Integration
Dataset
To illustrate the multi-level integration algorithm, we will use in
this vignette two samples from the MouseGastrulationData
R package: 1 and 3. The
samples correspond to different pool and embryonic stages:
1: pool index 1 and embryonic stage E6.5 with 360 cells
3: pool index 3 and embryonic stage E7.5 with 458 cells
The samples were imported below with the function
EmbryoAtlasData() from MouseGastrulationData
package as a SingleCellExperiment object, the object
(class) required by most functions in Coralysis (see Chapter
4 The SingleCellExperiment class - OSCA manual). The
SCE object provided comprises counts (raw
count data), cell colData (which includes batch and cell
labels, designated as pool and celltype,
respectively), among other data layers.
Run the code below to import the R packages and data
required to reproduce this vignette.
# Packages
library("scran")
library("ggplot2")
library("Coralysis")
library("SingleCellExperiment")
library("MouseGastrulationData")Normalization
Coralysis requires log-normalised data as input. Run the
code below to apply the basic log-normalisation method implemented in
Seurat (see NormalizeData).
## Normalize the data
# log1p normalization
SeuratNormalisation <- function(object) {
# 'SeuratNormalisation()' function applies the basic Seurat normalization to
# a SingleCellExperiment object with a 'counts' assay. Normalized data
# is saved in the 'logcounts' assay.
logcounts(object) <- apply(counts(object), 2, function(x) {
log1p(x / sum(x) * 10000)
}) # log1p normalization w/ 10K scaling factor
logcounts(object) <- as(logcounts(object), "sparseMatrix")
return(object)
}
sce <- SeuratNormalisation(object = sce)
# Remove 'counts' to reduce data size object
counts(sce) <- NULLIn alternative, scran normalization can be performed,
which is particularly beneficial if rare cell types exist (see the
following vignette).
In addition, have a look into Chapter
7 Normalization - OSCA manual.
HVG selection
Highly variable genes (HVG) can be selected using the R package
scran. The variable pool from
colData is used as batch label. The
SingleCellExperiment object allows alternative experiments
to the main experiment. This is important to keep a backup of all genes
in the same SingleCellExperiment object before selecting
HVGs (see SingleCellExperiment
vignette).
# Feature selection with 'scran' package
nhvg <- 500
batch.label <- "pool"
sce[[batch.label]] <- factor(sce[[batch.label]])

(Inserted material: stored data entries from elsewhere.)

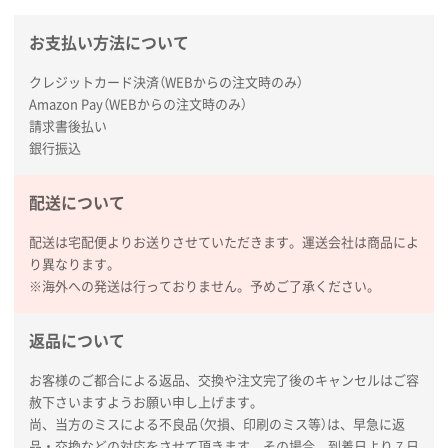
お支払い方法について
広島県(社様
タッチペン付3色+1色スリムペン（再生ABS）
500
クレジットカード決済（WEBからの注文時のみ）
枚
Amazon Pay（WEBからの注文時のみ）
2026年01月27日 13:12
請求書後払い
毎年注文しており、信頼できるから。出来上がりも満
銀行振込
足している。
配送について
熊本県S社様
ぺんてる ビクーニャフィール
1000枚
配送は宅配便よりお送りさせていただきます。運送会社は商品によ
2026年01月26日 15:45
り異なります。
印刷範囲が広かったから、取扱商品
※海外への発送は行っておりません。予めご了承ください。
新潟県R社様
返品について
ワンポイントポリ袋 A4サイズ
1000枚
2026年01月16日 10:53
お客様のご都合による返品、交換や注文完了後のキャンセルはご容
赦下さいますようお願い申し上げます。
納期が比較的短く、ロット数が豊富に選べて価格が安
尚、当方のミスによる不良品（欠損、印刷のミス等）は、早急に返
かったため
品・交換などの対応をさせて頂きます。その場合、到着日より７日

m.hvg <- scran::modelGeneVar(sce, block = sce[[batch.label]])
top.hvg <- getTopHVGs(m.hvg, n = nhvg)
# Subset object
sce <- sce[top.hvg, ]
# Rename genes: 'Ensembl ID' to SYMBOL
row.names(sce) <- rowData(sce)$SYMBOL
rowData(sce) <- NULLDimRed: pre-integration
The batch effect between assays can be inspected below by projecting
the data onto t-distributed Stochastic Neighbor Embedding
(t-SNE). This can be achieved by running sequentially the
Coralysis functions RunPCA and
RunTSNE. Provide a seed before running each one of these
functions to ensure reproducibility. The function RunPCA
runs by default the PCA method implemented in the R package
irlba (pca.method="irlba"), which requires a
seed to ensure the same PCA result. In addition, the
assay.name argument needs to be provided, otherwise uses by
default the Coralysis probabilities which are obtained only after
integration (after running RunParallelDivisiveICP). The
assay logcounts, corresponding to the log-normalized data,
and number of principal components to use p were provided.
Any categorical variable available in colData(sce), such as
pool or celltype, can be visualized in a low
dimensional embedding stored in reducedDimNames(sce) with
the Coralysis function PlotDimRed.
# Compute PCA & TSNE
set.seed(123)
sce <- RunPCA(
object = sce,
assay.name = "logcounts",
p = 30, dimred.name = "unintPCA"
)
set.seed(123)
sce <- RunTSNE(sce,
dimred.type = "unintPCA",
dimred.name = "unintTSNE"
)
# Plot TSNE highlighting the batch & cell type
unint.batch.plot <- PlotDimRed(
object = sce,
color.by = "pool",
dimred = "unintTSNE",
point.size = 0.01,
legend.nrow = 1,
seed.color = 1024
)## Warning in guide_legend(title = legend.title, nrow = legend.nrow, bycol = TRUE, : Arguments in `...` must be used.
## ✖ Problematic argument:
## • bycol = TRUE
## ℹ Did you misspell an argument name?unint.cell.plot <- PlotDimRed(
object = sce,
color.by = "celltype",
dimred = "unintTSNE",
point.size = 0.01,
legend.nrow = 14,
seed.color = 7
)## Warning in guide_legend(title = legend.title, nrow = legend.nrow, bycol = TRUE, : Arguments in `...` must be used.
## ✖ Problematic argument:
## • bycol = TRUE
## ℹ Did you misspell an argument name?
Multi-level integration
Integrate assays with the multi-level integration algorithm
implemented in Coralysis by running the function
RunParallelDivisiveICP. The only arguments required by this
function are object and batch.label. The
object requires a SingleCellExperiment object
with the assay logcounts. The matrix in
logcounts should be sparse, i.e.,
is(logcounts(sce), "dgCMatrix") is TRUE, and
it should not contain non-expressing genes. This is ensured by running
PrepareData before. The batch.label argument
requires a label column name in colData(sce) corresponding
to the batch label that should be used for integration. In the absence
of a batch, the same function, RunParallelDivisiveICP, can
be run without providing batch.label (i.e.,
batch.label = NULL), in which case the data will be modeled
through the algorithm to identify fine-grained populations that do not
required batch correction. An higher number of threads can
be provided to speed up computing time depending on the number of cores
available. For this example, the algorithm was run 10 times
(L = 10), but generally, this number should be higher (with
the default being L = 50). A train set can be built to
improve the modeling step in Coralysis. In this case, the
option was set to FALSE
(build.train.set = FALSE) as it is faster and requires less
memory. Otherwise, using this option is recommended as it can make the
modeling step faster and consume less memory for larger datasets.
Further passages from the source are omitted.